*Task prompt*
Pictures aside, each record should be reproduced exactly.

*Given information*
□ □ □ □ □
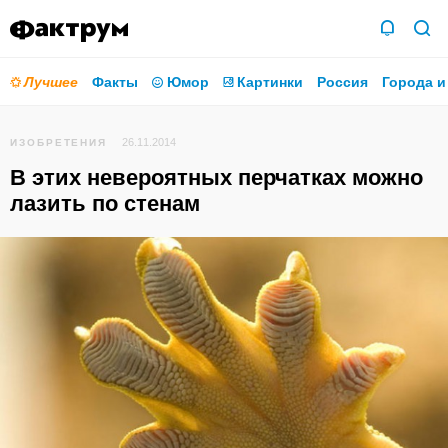
Лучшее
Факты
Юмор
Картинки
Россия
Города и
26.11.2014
ИЗОБРЕТЕНИЯ
В этих невероятных перчатках можно
лазить по стенам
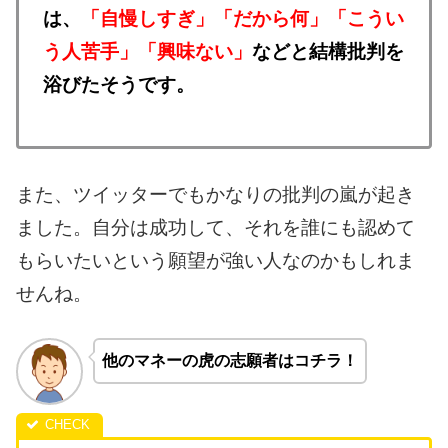
は、
「自慢しすぎ」「だから何」「こうい
う人苦手」「興味ない」
などと結構批判を
浴びたそうです。
また、ツイッターでもかなりの批判の嵐が起き
ました。
自分は成功して、それを誰にも認めて
もらいたいという願望が強い人なのかもしれま
せんね。
他のマネーの虎の志願者はコチラ！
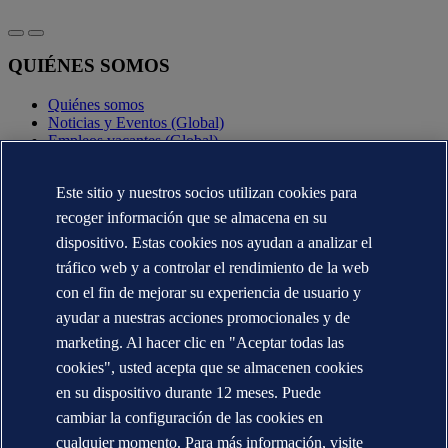
QUIÉNES SOMOS
Quiénes somos
Noticias y Eventos (Global)
Empleos vacantes (Global)
Annual reports (Global)
Este sitio y nuestros socios utilizan cookies para
CONTÁCTENOS
recoger información que se almacena en su
Contacte con nosotros
dispositivo. Estas cookies nos ayudan a analizar el
Dónde estamos
tráfico web y a controlar el rendimiento de la web
Media contacts (Global)
Veracity.com
con el fin de mejorar su experiencia de usuario y
ayudar a nuestras acciones promocionales y de
Declaración de privacidad
Términos de uso
marketing. Al hacer clic en "Aceptar todas las
Copyright © DNV AS 2025
cookies", usted acepta que se almacenen cookies
Información de las cookies
en su dispositivo durante 12 meses. Puede
cambiar la configuración de las cookies en
cualquier momento. Para más información, visite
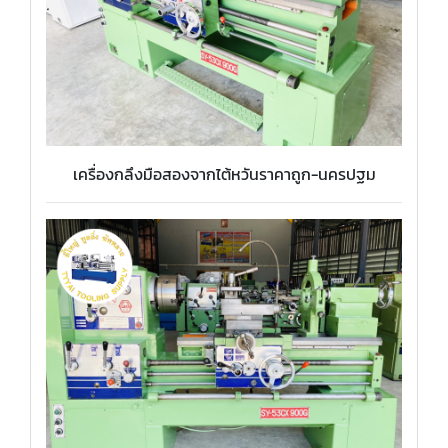
เครื่องกลึงมือสองจากไต้หวันราคาถูก-นครปฐม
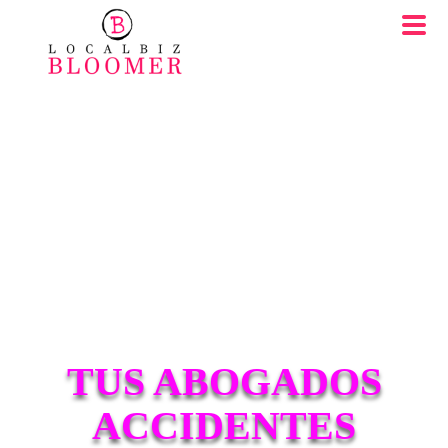
TUS ABOGADOS
ACCIDENTES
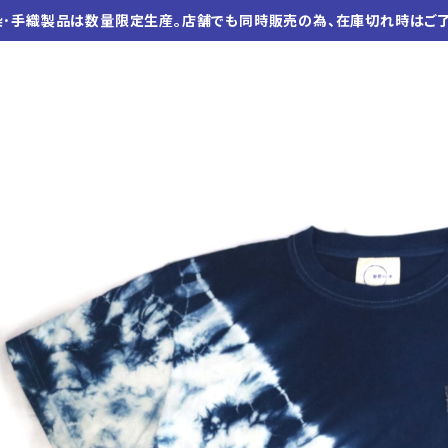
染･手織製品は数量限定生産。店舗でも同時販売の為、在庫切れ時はご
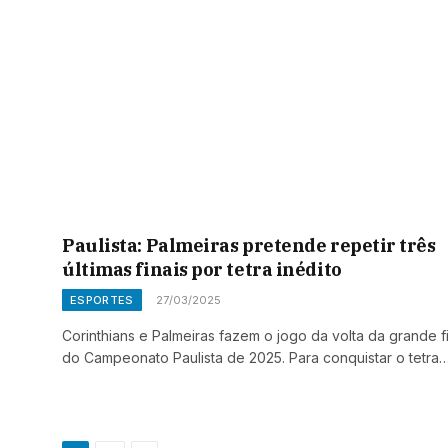
Paulista: Palmeiras pretende repetir três
últimas finais por tetra inédito
ESPORTES
27/03/2025
Corinthians e Palmeiras fazem o jogo da volta da grande f
do Campeonato Paulista de 2025. Para conquistar o tetra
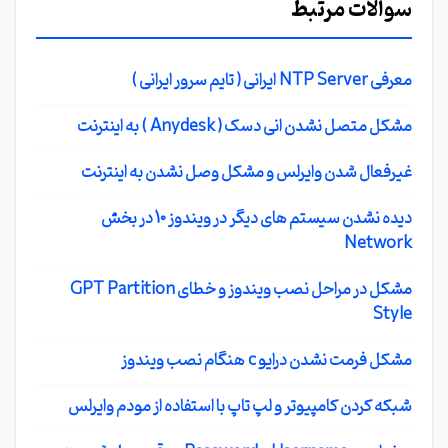
سوالات مرتبط
معرفی NTP Server ایرانی ( تایم سرور ایرانی )
مشکل متصل نشدن انی دسک ( Anydesk ) به اینترنت
غیرفعال شدن وایرلس و مشکل وصل نشدن به اینترنت
دیده نشدن سیستم های دیگر در ویندوز 10 در بخش
Network
مشکل در مراحل نصب ویندوز و خطای GPT Partition
Style
مشکل فرمت نشدن درایو c هنگام نصب ویندوز
شبکه کردن کامپیوتر و لپ تاپ با استفاده از مودم وایرلس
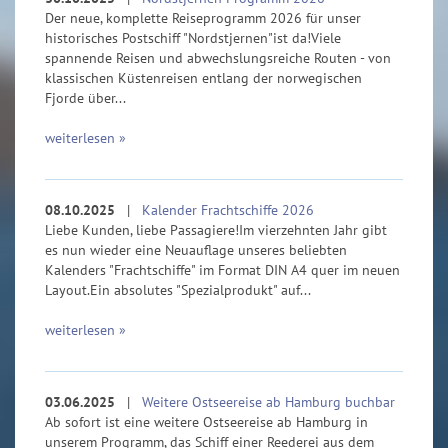
Der neue, komplette Reiseprogramm 2026 für unser
historisches Postschiff "Nordstjernen"ist da!Viele
spannende Reisen und abwechslungsreiche Routen - von
klassischen Küstenreisen entlang der norwegischen
Fjorde über...
weiterlesen »
08.10.2025
|
Kalender Frachtschiffe 2026
Liebe Kunden, liebe Passagiere!Im vierzehnten Jahr gibt
es nun wieder eine Neuauflage unseres beliebten
Kalenders "Frachtschiffe" im Format DIN A4 quer im neuen
Layout.Ein absolutes "Spezialprodukt" auf...
weiterlesen »
03.06.2025
|
Weitere Ostseereise ab Hamburg buchbar
Ab sofort ist eine weitere Ostseereise ab Hamburg in
unserem Programm, das Schiff einer Reederei aus dem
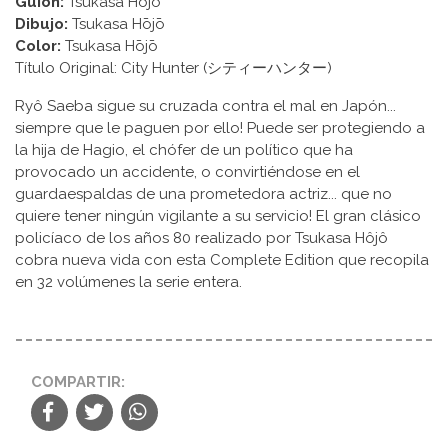
Guion:
Tsukasa Hōjō
Dibujo:
Tsukasa Hōjō
Color:
Tsukasa Hōjō
Título Original: City Hunter (シティーハンター)
Ryô Saeba sigue su cruzada contra el mal en Japón...
siempre que le paguen por ello! Puede ser protegiendo a
la hija de Hagio, el chófer de un político que ha
provocado un accidente, o convirtiéndose en el
guardaespaldas de una prometedora actriz... que no
quiere tener ningún vigilante a su servicio! El gran clásico
policíaco de los años 80 realizado por Tsukasa Hôjô
cobra nueva vida con esta Complete Edition que recopila
en 32 volúmenes la serie entera.
COMPARTIR:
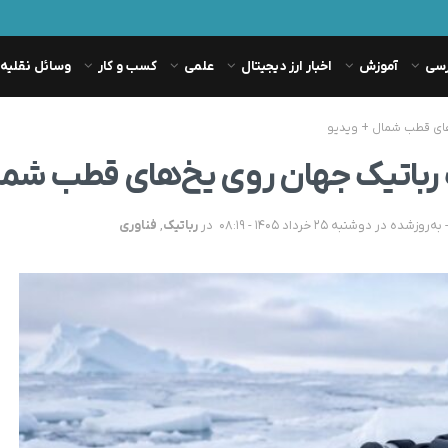
رسی
آموزش
اخبار ارز دیجیتال
علمی
کسب و کار
وسائل نقلیه
ای قطب شمال + ویدیو
باتیک جهان روی یخ‌های قطب شمال
در
رباتیک
,
فناوری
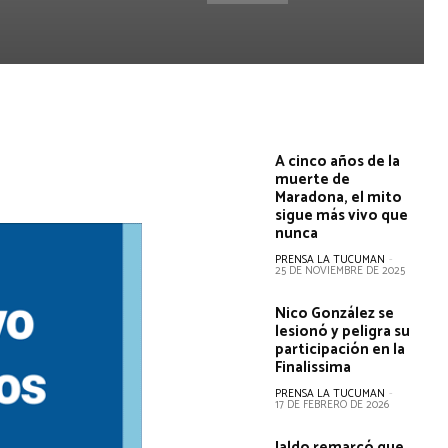
A cinco años de la
muerte de
Maradona, el mito
sigue más vivo que
nunca
PRENSA LA TUCUMAN
-
25 DE NOVIEMBRE DE 2025
Nico González se
lesionó y peligra su
participación en la
Finalissima
PRENSA LA TUCUMAN
-
17 DE FEBRERO DE 2026
Jaldo remarcó que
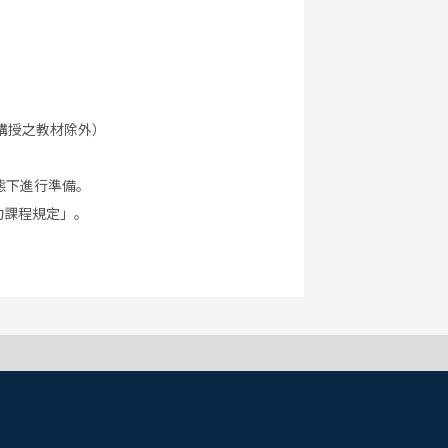
講授之教材除外）
態下進行準備。
約課程規定」。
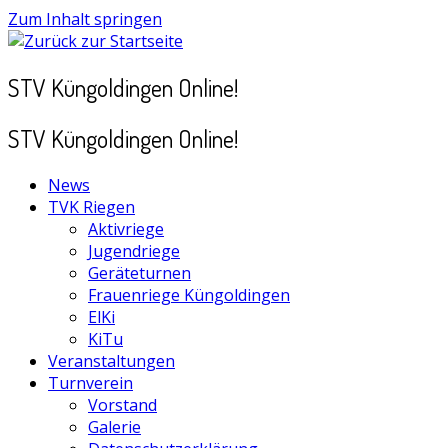
Zum Inhalt springen
STV Küngoldingen Online!
STV Küngoldingen Online!
News
TVK Riegen
Aktivriege
Jugendriege
Geräteturnen
Frauenriege Küngoldingen
ElKi
KiTu
Veranstaltungen
Turnverein
Vorstand
Galerie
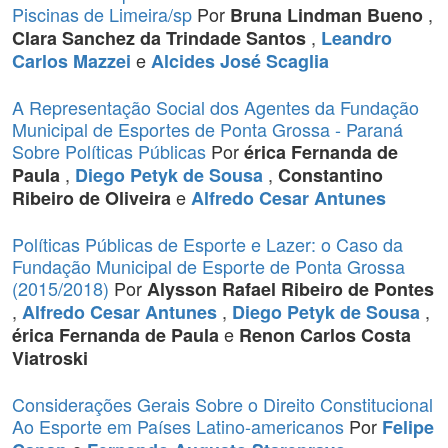
Piscinas de Limeira/sp
Por
,
Bruna Lindman Bueno
,
Clara Sanchez da Trindade Santos
Leandro
e
Carlos Mazzei
Alcides José Scaglia
A Representação Social dos Agentes da Fundação
Municipal de Esportes de Ponta Grossa - Paraná
Sobre Políticas Públicas
Por
érica Fernanda de
,
,
Paula
Diego Petyk de Sousa
Constantino
e
Ribeiro de Oliveira
Alfredo Cesar Antunes
Políticas Públicas de Esporte e Lazer: o Caso da
Fundação Municipal de Esporte de Ponta Grossa
(2015/2018)
Por
Alysson Rafael Ribeiro de Pontes
,
,
,
Alfredo Cesar Antunes
Diego Petyk de Sousa
e
érica Fernanda de Paula
Renon Carlos Costa
Viatroski
Considerações Gerais Sobre o Direito Constitucional
Ao Esporte em Países Latino-americanos
Por
Felipe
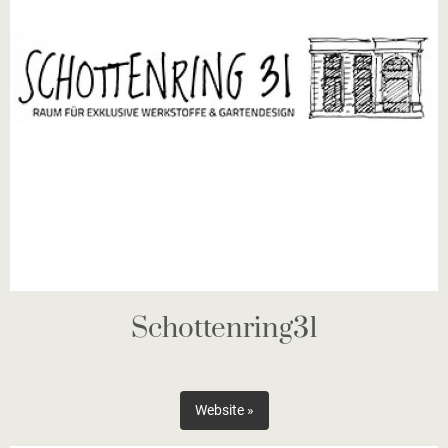
Schottenring31
Website »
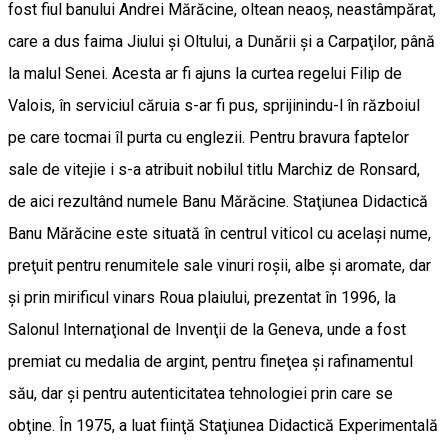
fost fiul banului Andrei Mărăcine, oltean neaoş, neastâmpărat,
care a dus faima Jiului şi Oltului, a Dunării şi a Carpaţilor, până
la malul Senei. Acesta ar fi ajuns la curtea regelui Filip de
Valois, în serviciul căruia s-ar fi pus, sprijinindu-l în războiul
pe care tocmai îl purta cu englezii. Pentru bravura faptelor
sale de vitejie i s-a atribuit nobilul titlu Marchiz de Ronsard,
de aici rezultând numele Banu Mărăcine. Staţiunea Didactică
Banu Mărăcine este situată în centrul viticol cu acelaşi nume,
preţuit pentru renumitele sale vinuri roşii, albe şi aromate, dar
şi prin mirificul vinars Roua plaiului, prezentat în 1996, la
Salonul Internaţional de Invenţii de la Geneva, unde a fost
premiat cu medalia de argint, pentru fineţea şi rafinamentul
său, dar şi pentru autenticitatea tehnologiei prin care se
obţine. În 1975, a luat fiinţă Staţiunea Didactică Experimentală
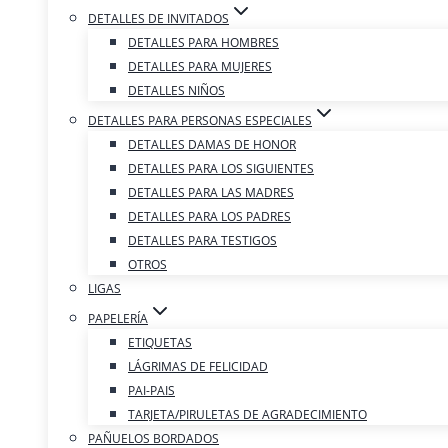
DETALLES DE INVITADOS
DETALLES PARA HOMBRES
DETALLES PARA MUJERES
DETALLES NIÑOS
DETALLES PARA PERSONAS ESPECIALES
DETALLES DAMAS DE HONOR
DETALLES PARA LOS SIGUIENTES
DETALLES PARA LAS MADRES
DETALLES PARA LOS PADRES
DETALLES PARA TESTIGOS
OTROS
LIGAS
PAPELERÍA
ETIQUETAS
LÁGRIMAS DE FELICIDAD
PAI-PAIS
TARJETA/PIRULETAS DE AGRADECIMIENTO
PAÑUELOS BORDADOS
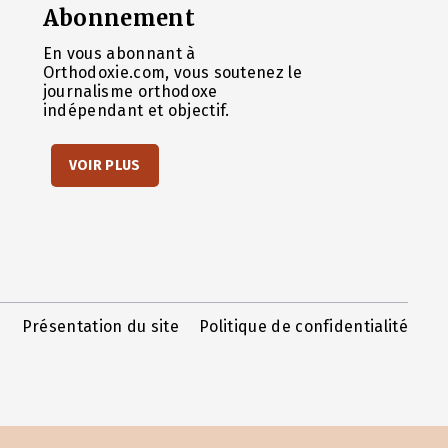
Abonnement
En vous abonnant à
Orthodoxie.com, vous soutenez le
journalisme orthodoxe
indépendant et objectif.
VOIR PLUS
Présentation du site
Politique de confidentialité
□ □ □ □ □
*Result of this exercise*
Лучшее
Факты
Юмор
Картинки
Россия
Города и
26.11.2014
ИЗОБРЕТЕНИЯ
В этих невероятных перчатках можно
лазить по стенам
は、
「自慢しすぎ」「だから何」「こうい
う人苦手」「興味ない」
などと結構批判を
浴びたそうです。
また、ツイッターでもかなりの批判の嵐が起き
ました。
自分は成功して、それを誰にも認めて
もらいたいという願望が強い人なのかもしれま
せんね。
他のマネーの虎の志願者はコチラ！
QUIÉNES SOMOS
Quiénes somos
Noticias y Eventos (Global)
Empleos vacantes (Global)
Annual reports (Global)
Este sitio y nuestros socios utilizan cookies para
CONTÁCTENOS
recoger información que se almacena en su
Contacte con nosotros
dispositivo. Estas cookies nos ayudan a analizar el
Dónde estamos
tráfico web y a controlar el rendimiento de la web
Media contacts (Global)
Veracity.com
con el fin de mejorar su experiencia de usuario y
ayudar a nuestras acciones promocionales y de
Declaración de privacidad
Términos de uso
marketing. Al hacer clic en "Aceptar todas las
Copyright © DNV AS 2025
cookies", usted acepta que se almacenen cookies
Información de las cookies
en su dispositivo durante 12 meses. Puede
cambiar la configuración de las cookies en
cualquier momento. Para más información, visite
เครื่องกลึงมือสองจากไต้หวันราคาถูก-นครปฐม
TUS ABOGADOS
ACCIDENTES
染･手織製品は数量限定生産。店舗でも同時販売の為、在庫切れ時はご
Paulista: Palmeiras pretende repetir três
últimas finais por tetra inédito
ESPORTES
27/03/2025
Corinthians e Palmeiras fazem o jogo da volta da grande f
do Campeonato Paulista de 2025. Para conquistar o tetra
سوالات مرتبط
معرفی NTP Server ایرانی ( تایم سرور ایرانی )
مشکل متصل نشدن انی دسک ( Anydesk ) به اینترنت
غیرفعال شدن وایرلس و مشکل وصل نشدن به اینترنت
دیده نشدن سیستم های دیگر در ویندوز 10 در بخش
Network
مشکل در مراحل نصب ویندوز و خطای GPT Partition
Style
مشکل فرمت نشدن درایو c هنگام نصب ویندوز
شبکه کردن کامپیوتر و لپ تاپ با استفاده از مودم وایرلس
Der neue, komplette Reiseprogramm 2026 für unser
historisches Postschiff "Nordstjernen"ist da!Viele
spannende Reisen und abwechslungsreiche Routen - von
klassischen Küstenreisen entlang der norwegischen
Fjorde über...
weiterlesen »
08.10.2025
|
Kalender Frachtschiffe 2026
Liebe Kunden, liebe Passagiere!Im vierzehnten Jahr gibt
es nun wieder eine Neuauflage unseres beliebten
Kalenders "Frachtschiffe" im Format DIN A4 quer im neuen
Layout.Ein absolutes "Spezialprodukt" auf...
weiterlesen »
03.06.2025
|
Weitere Ostseereise ab Hamburg buchbar
Ab sofort ist eine weitere Ostseereise ab Hamburg in
unserem Programm, das Schiff einer Reederei aus dem
Guion:
Tsukasa Hōjō
Dibujo:
Tsukasa Hōjō
Color:
Tsukasa Hōjō
Título Original: City Hunter (シティーハンター)
Ryô Saeba sigue su cruzada contra el mal en Japón...
siempre que le paguen por ello! Puede ser protegiendo a
la hija de Hagio, el chófer de un político que ha
provocado un accidente, o convirtiéndose en el
guardaespaldas de una prometedora actriz... que no
quiere tener ningún vigilante a su servicio! El gran clásico
policíaco de los años 80 realizado por Tsukasa Hôjô
cobra nueva vida con esta Complete Edition que recopila
en 32 volúmenes la serie entera.
COMPARTIR:
رسی
آموزش
اخبار ارز دیجیتال
علمی
کسب و کار
وسائل نقلیه
ای قطب شمال + ویدیو
باتیک جهان روی یخ‌های قطب شمال
در
رباتیک
,
فناوری
A cinco años de la
muerte de
Maradona, el mito
sigue más vivo que
nunca
PRENSA LA TUCUMAN
-
25 DE NOVIEMBRE DE 2025
Nico González se
lesionó y peligra su
participación en la
Finalissima
PRENSA LA TUCUMAN
-
17 DE FEBRERO DE 2026
Jaldo remarcó que
講授之教材除外）
態下進行準備。
約課程規定」。
Zum Inhalt springen
STV Küngoldingen Online!
STV Küngoldingen Online!
News
TVK Riegen
Aktivriege
Jugendriege
Geräteturnen
Frauenriege Küngoldingen
ElKi
KiTu
Veranstaltungen
Turnverein
Vorstand
Galerie
Piscinas de Limeira/sp
Por
,
Bruna Lindman Bueno
,
Clara Sanchez da Trindade Santos
Leandro
e
Carlos Mazzei
Alcides José Scaglia
A Representação Social dos Agentes da Fundação
Municipal de Esportes de Ponta Grossa - Paraná
Sobre Políticas Públicas
Por
érica Fernanda de
,
,
Paula
Diego Petyk de Sousa
Constantino
e
Ribeiro de Oliveira
Alfredo Cesar Antunes
Políticas Públicas de Esporte e Lazer: o Caso da
Fundação Municipal de Esporte de Ponta Grossa
(2015/2018)
Por
Alysson Rafael Ribeiro de Pontes
,
,
,
Alfredo Cesar Antunes
Diego Petyk de Sousa
e
érica Fernanda de Paula
Renon Carlos Costa
Viatroski
Considerações Gerais Sobre o Direito Constitucional
Ao Esporte em Países Latino-americanos
Por
Felipe
Schottenring31
Website »
fost fiul banului Andrei Mărăcine, oltean neaoş, neastâmpărat,
care a dus faima Jiului şi Oltului, a Dunării şi a Carpaţilor, până
la malul Senei. Acesta ar fi ajuns la curtea regelui Filip de
Valois, în serviciul căruia s-ar fi pus, sprijinindu-l în războiul
pe care tocmai îl purta cu englezii. Pentru bravura faptelor
sale de vitejie i s-a atribuit nobilul titlu Marchiz de Ronsard,
de aici rezultând numele Banu Mărăcine. Staţiunea Didactică
Banu Mărăcine este situată în centrul viticol cu acelaşi nume,
preţuit pentru renumitele sale vinuri roşii, albe şi aromate, dar
şi prin mirificul vinars Roua plaiului, prezentat în 1996, la
Salonul Internaţional de Invenţii de la Geneva, unde a fost
premiat cu medalia de argint, pentru fineţea şi rafinamentul
său, dar şi pentru autenticitatea tehnologiei prin care se
obţine. În 1975, a luat fiinţă Staţiunea Didactică Experimentală
DETALLES DE INVITADOS
DETALLES PARA HOMBRES
DETALLES PARA MUJERES
DETALLES NIÑOS
DETALLES PARA PERSONAS ESPECIALES
DETALLES DAMAS DE HONOR
DETALLES PARA LOS SIGUIENTES
DETALLES PARA LAS MADRES
DETALLES PARA LOS PADRES
DETALLES PARA TESTIGOS
OTROS
LIGAS
PAPELERÍA
ETIQUETAS
LÁGRIMAS DE FELICIDAD
PAI-PAIS
TARJETA/PIRULETAS DE AGRADECIMIENTO
PAÑUELOS BORDADOS
Abonnement
En vous abonnant à
Orthodoxie.com, vous soutenez le
journalisme orthodoxe
indépendant et objectif.
VOIR PLUS
Présentation du site
Politique de confidentialité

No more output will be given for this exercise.